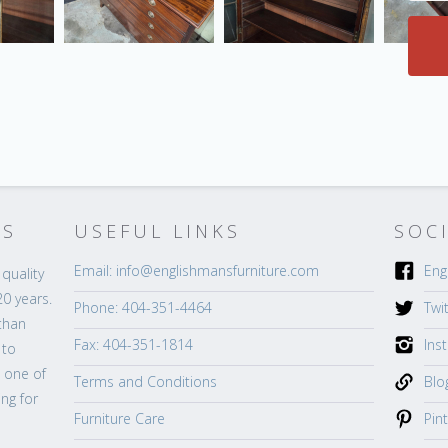
’S
USEFUL LINKS
SOC
Email: info@englishmansfurniture.com
Eng
quality
20 years.
Phone: 404-351-4464
Twi
than
Fax: 404-351-1814
Ins
 to
s one of
Terms and Conditions
Blo
ng for
Furniture Care
Pin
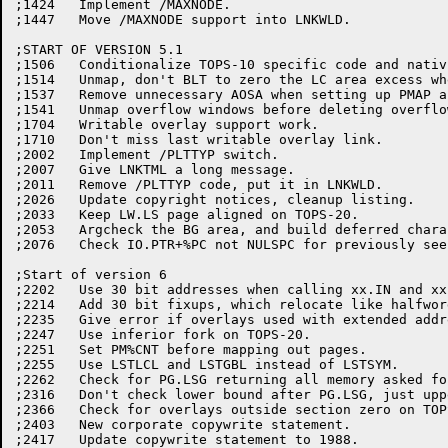
;1424	Implement /MAXNODE.

;1447   Move /MAXNODE support into LNKWLD.

;START OF VERSION 5.1

;1506	Conditionalize TOPS-10 specific code and nativize LS overflow area

;1514	Unmap, don't BLT to zero the LC area excess when shrinking LC

;1537	Remove unnecessary AOSA when setting up PMAP arguments.

;1541	Unmap overflow windows before deleting overflow files (TOPS-20)

;1704	Writable overlay support work.

;1710	Don't miss last writable overlay link.

;2002	Implement /PLTTYP switch.

;2007	Give LNKTML a long message.

;2011	Remove /PLTTYP code, put it in LNKWLD.

;2026	Update copyright notices, cleanup listing.

;2033	Keep LW.LS page aligned on TOPS-20.

;2053	Argcheck the BG area, and build deferred character fixups.

;2076	Check IO.PTR+%PC not NULSPC for previously seen file spec in %PLOT.

;Start of version 6

;2202	Use 30 bit addresses when calling xx.IN and xx.OUT, remove bare PMAPs.

;2214	Add 30 bit fixups, which relocate like halfwords in overlays.

;2235	Give error if overlays used with extended addressing.

;2247	Use inferior fork on TOPS-20.

;2251	Set PM%CNT before mapping out pages.

;2255	Use LSTLCL and LSTGBL instead of LSTSYM.

;2262	Check for PG.LSG returning all memory asked for.

;2316	Don't check lower bound after PG.LSG, just upper.  Lower is always OK.

;2366	Check for overlays outside section zero on TOPS-10.

;2403	New corporate copywrite statement.

;2417	Update copywrite statement to 1988.
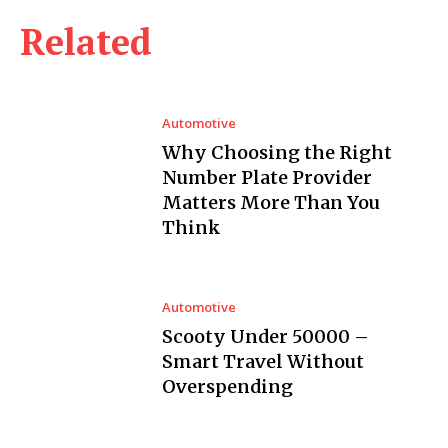
Related
Automotive
Why Choosing the Right
Number Plate Provider
Matters More Than You
Think
Automotive
Scooty Under 50000 –
Smart Travel Without
Overspending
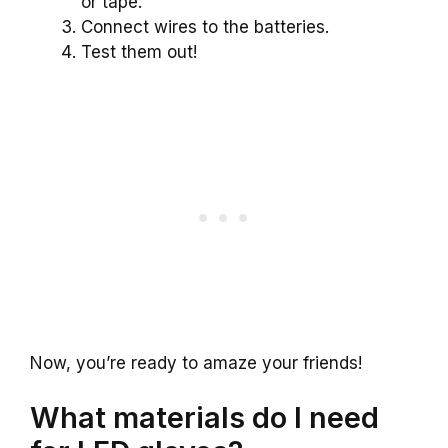
or tape.
Connect wires to the batteries.
Test them out!
Now, you’re ready to amaze your friends!
What materials do I need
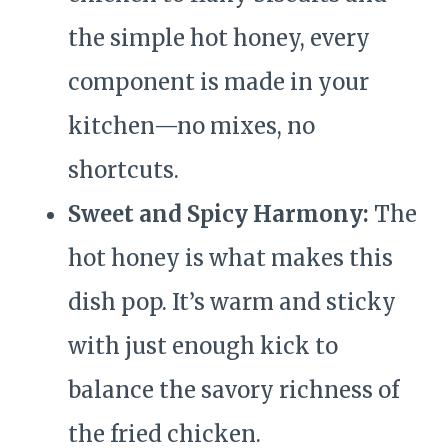
the simple hot honey, every
component is made in your
kitchen—no mixes, no
shortcuts.
Sweet and Spicy Harmony:
The
hot honey is what makes this
dish pop. It’s warm and sticky
with just enough kick to
balance the savory richness of
the fried chicken.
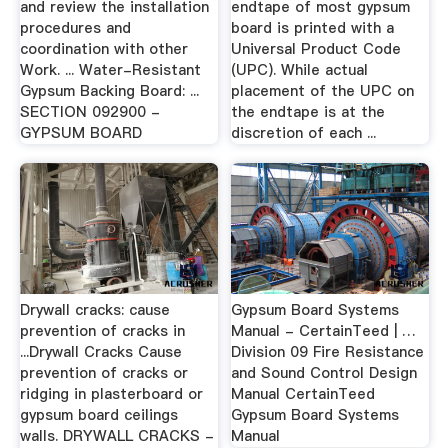
and review the installation
endtape of most gypsum
procedures and
board is printed with a
coordination with other
Universal Product Code
Work. ... Water-Resistant
(UPC). While actual
Gypsum Backing Board: ...
placement of the UPC on
SECTION 092900 -
the endtape is at the
GYPSUM BOARD
discretion of each ...
Drywall cracks: cause
Gypsum Board Systems
prevention of cracks in
Manual - CertainTeed | …
...Drywall Cracks Cause
Division 09 Fire Resistance
prevention of cracks or
and Sound Control Design
ridging in plasterboard or
Manual CertainTeed
gypsum board ceilings
Gypsum Board Systems
walls. DRYWALL CRACKS -
Manual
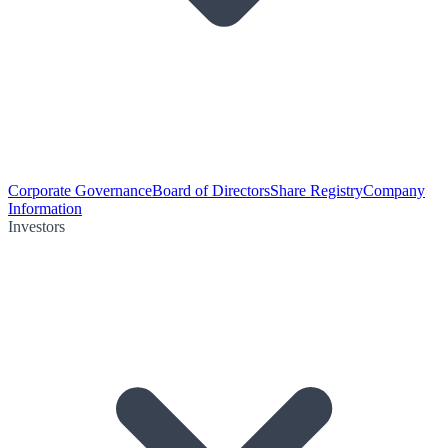
Corporate Governance
Board of Directors
Share Registry
Company
Information
Investors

Aim of the exercise
Scan the records for the string "PLTTYP". Copy each line in which it appears.

Output below
;2002	Implement /PLTTYP switch.
;2011	Remove /PLTTYP code, put it in LNKWLD.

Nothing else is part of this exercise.